48H What are the challenges and joys of bringing all these disparate voices into the container of one piece?
AR It’s hard because we all have pretty strong individual practices. Coming to the table with so many people that have years of experience doing things their own way can make it difficult to make decisions and have a set structure. We’re working as a collective, so there’s no director. That makes it harder some times because we have five people saying, “This looks good, or this doesn’t look good.”
I always thought movement and dance were really cool, but I always felt alienated from it and not able to connect. It’s been great to see other people’s process and learn from that. It’s also inspiring to get to work with four other other black artists. Anything they do in my eyes is going to be gold.
48H Where did the name “Blank Map” come from?
AR We spent a lot of time trying to figure it out. [The collective] came up with it and I was like, “Sure.” But what I read from that name actually has a lot do with my individual work. It’s about creating timelines and maps based on intuition and your own experience because you may not have knowledge of a history or narrative of people who are similar to you. So, creating a piece that’s made by an all queer, black cast… it’s about knowing that there might not have been a lot of documented history about our experiences. We’re coming to the table with the question of “How do we create this map or archive of that experience?” I’m sure [everyone in the collective] has a different take on that.
48H Why this piece now with this group of artists? How does “Blank Map” speak to the moment we’re in?
AR I think in the past few years we’ve seen so much violence happening against black people — black queer people, black women. It feels really crucial to create images of non-violence and images of us thriving and our liberation as well. I think this work is reflective of how oppression and constructs are very violent and how we all have our own personal experiences with that. We are so powerful–we’re still surviving and thriving and creating beauty too. I think that is really crucial to see, and it’s something that’s lacking in the dance world and in the art world.
48H How does the idea of psychedelia or fucking around with time and space play out in “Blank Map”? Why is that a theme you’re interested in exploring?
AR I think about that key point of black liberation — it’s a kind of freedom that comes with improvisation. Things aren’t set in a specific time. It becomes more about engaging what feels right and what feels open. Or engaging with what feels constraining and finding the release from that in that score; in that time. In our own practices, we’ve all been fucking around with that idea forever. It’s a common thread in all of our work.
48H Can you tell me a little bit about how ideas from astrology influence your work in “Blank Map” and beyond?
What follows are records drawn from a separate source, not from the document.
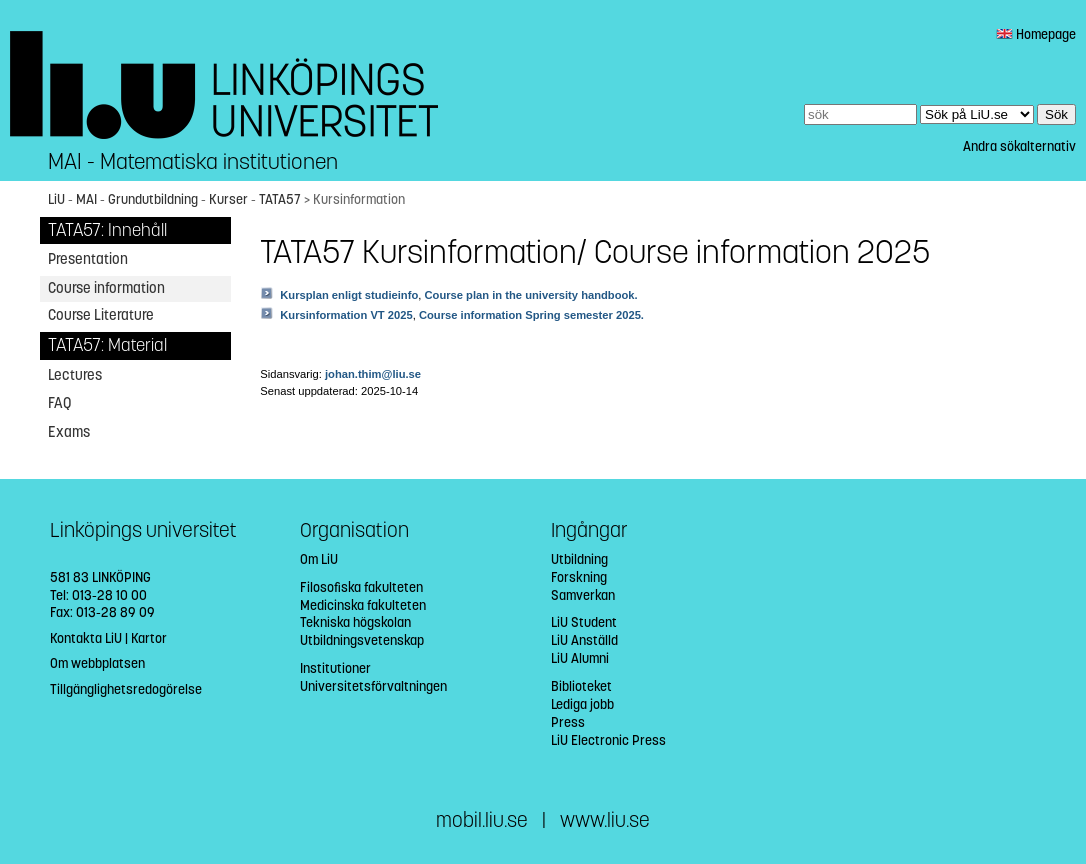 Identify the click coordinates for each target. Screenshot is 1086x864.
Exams (69, 432)
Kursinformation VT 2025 (346, 315)
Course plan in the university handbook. (530, 295)
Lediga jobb (582, 704)
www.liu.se (605, 820)
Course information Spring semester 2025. (531, 315)
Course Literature (101, 315)
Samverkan (583, 595)
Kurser (228, 199)
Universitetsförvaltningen (373, 686)
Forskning (579, 577)
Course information (106, 288)
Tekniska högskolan (355, 622)
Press (568, 722)
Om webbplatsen (97, 663)
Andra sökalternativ (1019, 146)
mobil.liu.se (482, 820)
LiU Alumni (580, 658)
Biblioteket (581, 686)
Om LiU (319, 559)
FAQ (59, 403)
AR Well, I’m really into astrology because I’m about that expansiveness, liberation, and connecting to the cosmos — to infinity of time and space. I think about that a lot. I have my own personal rituals around the new moon, the full moon, and setting intentions. When it comes to this piece and thinking about astrology, it’s about ritual. It’s about having this group of black queer people create this work together as a ritual that uses energy as raw material. Oppression says we shouldn’t exist, but we’re still here and creating beauty and creating work. It’s been cool to do this project as as challenge to not be so deep in my individual work. Working collectively forces you to engage in collective consciousness.